Gittiler.
Her şeyi bıraktılar.
Kitapları.
Çocukluk anılarını
bazı tencerelerde kalmış,
iyi temizlenmemiş yemek kalıntılarını,
bir kutudaki yarım çayı.
Evin nemini.
Karanlığını.
Hepsini bıraktılar.
Korkularını da bıraktılar.
Kararsızlıkları.
(Yoksa tümünü birlikte mi götürdüler?
Bunları giderek taşıyıp büyütüyorlar mı?).
Uzun caddelerde yaşamı o kitapta olduğu gibi yoğun yaşayıp yaşamadığımı düşündüm.

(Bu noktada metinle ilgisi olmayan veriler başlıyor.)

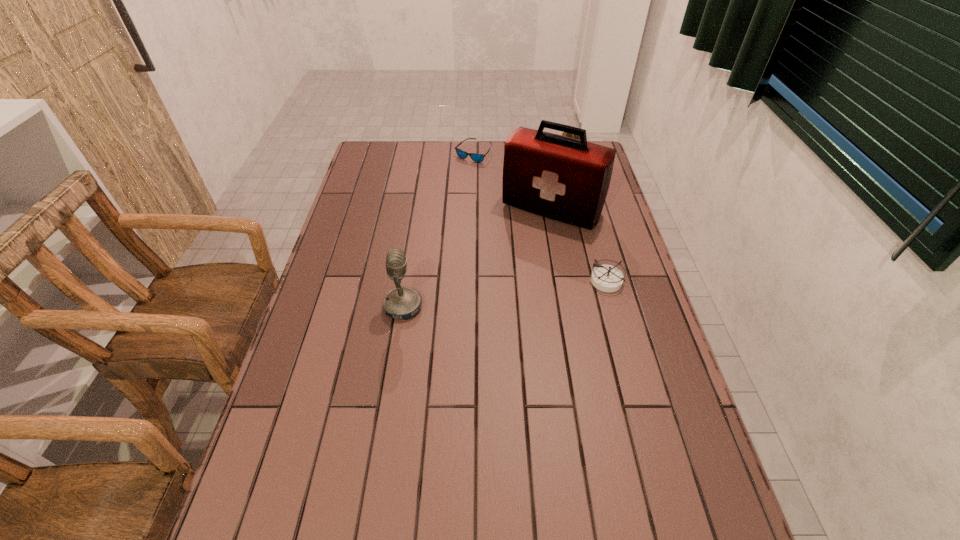 Find the location of a particular element. free space that satisfies the following two spatial constraints: 1. on the front side of the third tallest object; 2. on the right side of the shortest object is located at coordinates (473, 156).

Aşkı, duyguları, özlemleri?
Yoksa ben yaşanan tüm olayların bir gözlemcisi, dünyanın, duyguların, özlemlerin, ülkelerin, alışkanlıkların bir seyircisi miyim?
Belki de gövdenin öldürücü acılarını gözlemci olarak taşımak daha kolay olurdu.
Peki ama sevinçler ve istekleri ne yaptım?
Duyguların derinliğinden bir gözlemci olarak kaçtım mı, onların yarattığı akıntılarda Ben'im tümüyle yer almadı mı ve zaman dışı sessizliğimde yeterince içten değil miydim?